Pour moi, charmant ami, vous ne pouvez vieillir ; car, tel vous Ă©tiez quand mes yeux rencontrĂšrent les vĂŽtres pour la premiĂšre fois, telle votre beautĂ© m’apparaĂźt encore. Le froid de trois hivers a arrachĂ© aux forĂȘts la parure de trois Ă©tĂ©s ; Trois beaux printemps se sont changĂ©s en jaunes automnes, dans la marche des saisons que j’ai vues ; les parfums de trois avrils ont Ă©tĂ© brĂ»lĂ©s au feu de trois juins, depuis le premier jour oĂč je vous ai vu dans toute la fraĂźcheur de votre jeunesse ; et elle est toujours aussi verte.
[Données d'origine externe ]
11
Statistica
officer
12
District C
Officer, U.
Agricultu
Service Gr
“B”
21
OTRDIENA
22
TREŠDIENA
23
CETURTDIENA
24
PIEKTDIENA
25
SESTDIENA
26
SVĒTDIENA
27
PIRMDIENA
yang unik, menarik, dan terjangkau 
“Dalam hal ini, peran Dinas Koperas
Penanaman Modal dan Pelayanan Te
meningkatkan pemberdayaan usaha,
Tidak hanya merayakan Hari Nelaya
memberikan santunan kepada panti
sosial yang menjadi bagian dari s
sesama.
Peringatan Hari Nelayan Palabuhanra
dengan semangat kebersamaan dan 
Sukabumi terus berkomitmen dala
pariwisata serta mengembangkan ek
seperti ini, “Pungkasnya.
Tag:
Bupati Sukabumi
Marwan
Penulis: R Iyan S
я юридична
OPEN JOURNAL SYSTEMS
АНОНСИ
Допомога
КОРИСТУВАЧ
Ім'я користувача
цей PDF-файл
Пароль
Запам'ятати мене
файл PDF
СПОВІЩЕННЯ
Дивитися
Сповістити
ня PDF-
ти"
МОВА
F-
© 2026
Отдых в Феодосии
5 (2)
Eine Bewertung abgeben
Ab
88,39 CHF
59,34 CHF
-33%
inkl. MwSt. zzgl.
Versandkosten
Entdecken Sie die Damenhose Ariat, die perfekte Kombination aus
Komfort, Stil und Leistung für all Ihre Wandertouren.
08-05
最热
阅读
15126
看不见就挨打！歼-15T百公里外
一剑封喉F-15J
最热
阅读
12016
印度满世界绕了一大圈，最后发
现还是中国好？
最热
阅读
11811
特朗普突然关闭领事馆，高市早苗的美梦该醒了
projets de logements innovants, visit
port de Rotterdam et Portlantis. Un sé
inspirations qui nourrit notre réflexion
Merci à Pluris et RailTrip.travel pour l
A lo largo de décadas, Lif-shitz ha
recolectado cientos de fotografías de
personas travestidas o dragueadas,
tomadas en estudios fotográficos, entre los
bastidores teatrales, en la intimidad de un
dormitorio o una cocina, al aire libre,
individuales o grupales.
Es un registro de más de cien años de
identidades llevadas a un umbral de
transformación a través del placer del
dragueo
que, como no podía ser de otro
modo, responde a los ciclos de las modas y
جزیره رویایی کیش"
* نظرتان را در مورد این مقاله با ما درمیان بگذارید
Ah ! songez pourtant que la beautĂ©, comme l’aiguille du cadran, dĂ©vie furtivement sans qu’on la voie bouger ; ainsi, votre doux Ă©clat, que je me figure immuable, subit un changement sans que mes yeux l’aperçoivent. Sachez donc, pour vous mettre en garde, jeune inexpĂ©rimentĂ©, qu’avant que vous fussiez nĂ©, l’étĂ© de bien des beautĂ©s Ă©tait mort !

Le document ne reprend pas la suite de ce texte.